Global Policy Forum

US Escalating Spy Flights over North Korea

Daily Times
May 1, 2006

North Korea accused the United States of stepping up aerial espionage activities over its territory during high-level inter-Korean talks in Pyongyang this month, the official media reported. The Korean Central News Agency (KCNA) said Saturday that US spy planes, including U-2s, had flown an average of more than five missions a day over North Korean airspace during April, totalling 160 sorties for the month.

"Tens of reconnaissance planes carried out their aerial espionage activities during the North-South Korean high-level talks from April 21-24," KCNA said in a report monitored by South Korea's Yonhap news agency. North Korea, which claims the United States is preparing an invasion, reports US espionage activities each month and said March missions totalled 180.

The United States denies planning to go to war against North Korea, though the two sides have been at loggerheads over Pyongyang's nuclear weapons drive.
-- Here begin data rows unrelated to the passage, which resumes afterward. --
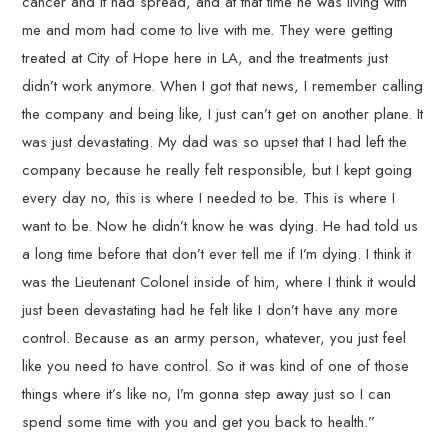
cancer and it had spread, and at that time he was living with
me and mom had come to live with me. They were getting
treated at City of Hope here in LA, and the treatments just
didn’t work anymore. When I got that news, I remember calling
the company and being like, I just can’t get on another plane. It
was just devastating. My dad was so upset that I had left the
company because he really felt responsible, but I kept going
every day no, this is where I needed to be. This is where I
want to be. Now he didn’t know he was dying. He had told us
a long time before that don’t ever tell me if I’m dying. I think it
was the Lieutenant Colonel inside of him, where I think it would
just been devastating had he felt like I don’t have any more
control. Because as an army person, whatever, you just feel
like you need to have control. So it was kind of one of those
things where it’s like no, I’m gonna step away just so I can
spend some time with you and get you back to health.”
During six-way talks in September, North Korea agreed in principle to dismantle its nuclear weapons program in exchange for diplomatic and economic benefits and security guarantees.

Meanwhile, South Korean unification ministry in an unusual move denounced the US human rights envoy to North Korea after he criticised aid going to the Stalinist regime. The criticism came after envoy Jay Lefkowitz expressed concern about possible labour abuses at an industrial site in Kaesong, North Korea, that Seoul is developing.

In a contribution to edition of Wall Street Journal, Lefkowitz also warned against "large amounts of unmonitored aid to North Korea" without human rights conditions improving there. The unification ministry in Seoul denied Lefkowitz's claims and slammed the US human rights envoy as having an "anti-humanitarian" way of thinking.

"It is very regrettable to make comments which can damage the images of our businesses operating in the Kaesong industrial site... by misleading and linking the issues of wages, labor conditions and human rights," the ministry said in a statement. In a new project between the two Koreas, the Kaesong industrial site is under construction just north of the inter-Korean border and will be used by South Korean businesses seeking cheap labor.

The two Koreas, which fought the 1950-1953 war, have warmed up ties through economic and cultural exchanges since a historic 2000 peace summit between their leaders. The two Koreas are also expanding a tourist resort on the North's Mount Kumgang since 1998.